The Fresh Loaf

A Community of Amateur Bakers and Artisan Bread Enthusiasts.

Reconstituted Whole Wheat Flour

nomolosca's picture
nomolosca

Reconstituted Whole Wheat Flour

After having done some research, I've recently learned that a lot of the whole wheat flours that are sold in grocery stores are actually reconstituted from already-separated bran, germ, and endosperm. I have a couple questions, and I'm hoping that some of the wonderful people here might have answers.

1. Is there a specific benefit to baking with whole wheat flour that goes straight from the mill to the bag vs. baking with reconstituted whole wheat flour?

2. Do we know which commonly-available whole wheat flours are mill-to-bag vs. reconstituted (i.e. Gold Medal, King Arthur, Bob's Red Mill, Hodgson Mill)?

3. Is this also the case with other whole grain flours like rye or spelt?

 

Thanks, everyone.

dabrownman's picture
dabrownman

is that the flour made from it was totally different than any whole grain flour I had ever bought.  The stuff that was sold as 'whole grain was missing much of the good stuff that made my home milled flour fantastic in comparison.  i don't know which ones are supposed to contain everything but I never found one mass produced that did. 

suave's picture
suave

What "good stuff" was it it missing?  According to Code of Federal Regulations Title 21 section 137.200 " Whole wheat flour ... is the food prepared by so grinding cleaned wheat.... The proportions of the natural constituents of such wheat, other than moisture, remain unaltered."  I mean if the Big Food is lying to us and violating the law we must take action.

suave's picture
suave

You need to understand how the flour is made.  The process they use is called gradual reduction and it's just that - gradual reduction of grain into progressively smaller particles.  So you strip outer layers, separate them, separate the germ, crack the endospem, sift, crack again, sift, grind the middlings, sift and so on and so forth.  In the end you can be left with 20-30 streams that can be combined based on their characteristics to give any number of flours with desired properties.  When you put everything back together you get whole wheat.

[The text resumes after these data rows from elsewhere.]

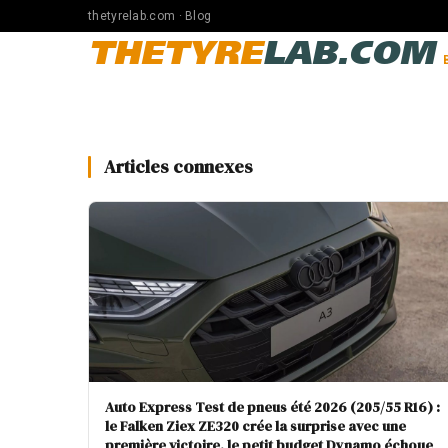
thetyrelab.com · Blog
THETYRE
LAB.COM
Articles connexes
Auto Express Test de pneus été 2026 (205/55 R16) :
le Falken Ziex ZE320 crée la surprise avec une
première victoire, le petit budget Dynamo échoue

I should note that this technology was invented and used centuries before the advent of modern roller milling.   Stone mills used the same approach, except for some very low tech peasant mills. 

Our Crumb's picture
Our Crumb

That's what the kind of WW flours you're looking for is called. One Degree Organic's sprouted wheat flour is whole milled. I'm sure there are others. Bob's Red Mill perhaps?

Mill your own if you can.  Nothing like it. 

Tom

exbaker's picture
exbaker

I think freshness is the ingredient thats missing.  I have wheat berries and flour from a local mill.  When I grind my own flour it is very different from the same purchased flour that is older.  Freshness of the germ oils results in an unbeatable flavour that changes  rapidly with age.